Drop the pictures; give again exactly the lines from the one holding "大園自造教育及科技中心" through the end of the data.

Start of Excerpted data

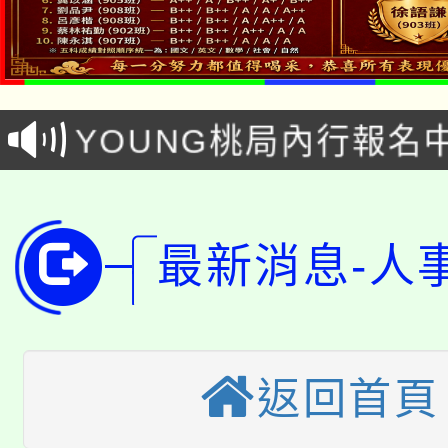
「本色祭」8/29、30
8/21下午1時於龍潭區
場熱烈登場!
YOUNG桃局內行報名
徵才活動。
8月14至27日，桃園
局官網。
115年桃園市運動會8/1
開!
最新消息-人
桃園市低收入戶享有免
田徑場及游泳池舉行。
大園自造教育及科技中心
視費優惠，中低收入戶
大溪自造教育及科技中心
份教師增能研習
半價優惠，詳情可洽有
返回首頁
淨零綠生活教案入校路
份教師研習
者。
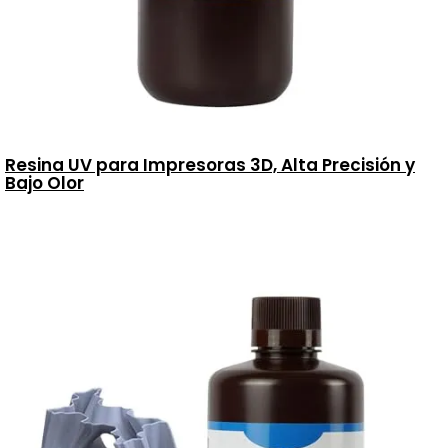
Resina UV para Impresoras 3D, Alta Precisión y
Bajo Olor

End of Excerpted data

> _Your solution_:
大園自造教育及科技中心
視費優惠，中低收入戶
大溪自造教育及科技中心
份教師增能研習
半價優惠，詳情可洽有
返回首頁
淨零綠生活教案入校路
份教師研習
者。
Resina UV para Impresoras 3D, Alta Precisión y
Bajo Olor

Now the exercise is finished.